The third Women’s History Month highlight is Dolores Clara Fernandez Huerta, born on April 10, 1930, in Dawson, New Mexico.
Huerta was influenced at an early age by her mother, Alicia Chavez who owned a restaurant and 70-room hotel. Chavez welcomed low-wage workers and farmworker families at affordable prices and often provided them with free housing. After becoming an elementary teacher she stated, “I couldn’t tolerate seeing kids come to class hungry and needing shoes. I thought I could do more by organizing farm workers than by trying to teach their hungry children”.
Beginning in the late 1950s, Huerta founded the Agricultural Workers Association, set up voter registration drives, and pressed local governments for barrior (“neighborhood”) improvements. She eventually resigned and started the National Farm Workers Association. Huerta secured welfare and disability insurance for farm workers in California in 1963. She also played a vital role in the enactment of the Agricultural Labor Relations Act of 1975 which granted farm workers in California the right to collectively organize and bargain for better wages and working conditions.
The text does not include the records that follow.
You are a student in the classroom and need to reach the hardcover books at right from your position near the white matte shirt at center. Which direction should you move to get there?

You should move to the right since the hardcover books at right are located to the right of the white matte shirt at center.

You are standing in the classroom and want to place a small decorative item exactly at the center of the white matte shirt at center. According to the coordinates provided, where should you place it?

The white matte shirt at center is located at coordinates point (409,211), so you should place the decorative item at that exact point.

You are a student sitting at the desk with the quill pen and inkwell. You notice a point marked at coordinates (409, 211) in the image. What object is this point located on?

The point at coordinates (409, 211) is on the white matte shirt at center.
In the 1980s, she turned her focus on women’s rights. She traveled the country for two years encouraging Latinx individuals to run for office. The campaign resulted in an increase in the number of women representatives at the local, state, and federal levels.
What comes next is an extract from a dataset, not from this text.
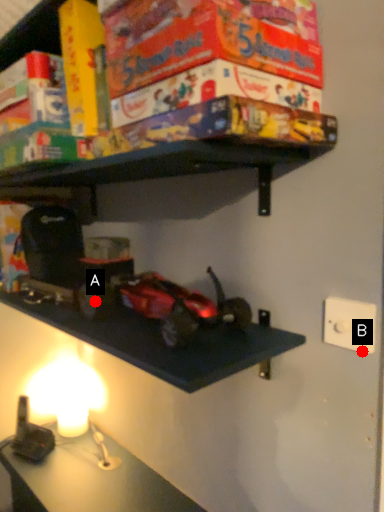 Question: Two points are circled on the image, labeled by A and B beside each circle. Which point is closer to the camera?

Choices:
 (A) A is closer
 (B) B is closer

Answer: (B)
Huerta founded the Doleres Huerta Foundation in 2002. The primary purpose of the foundation is to weave in movements such as “women’s rights, LGBTQ rights, immigrant rights, labor rights, and civil rights” into an individual thread. Huerta continues to work to develop leaders and advocating for the working poor, women, and children. She teaches thousands of working poor in San Joaquin Valley of California the laws and agencies that can protect and benefit them.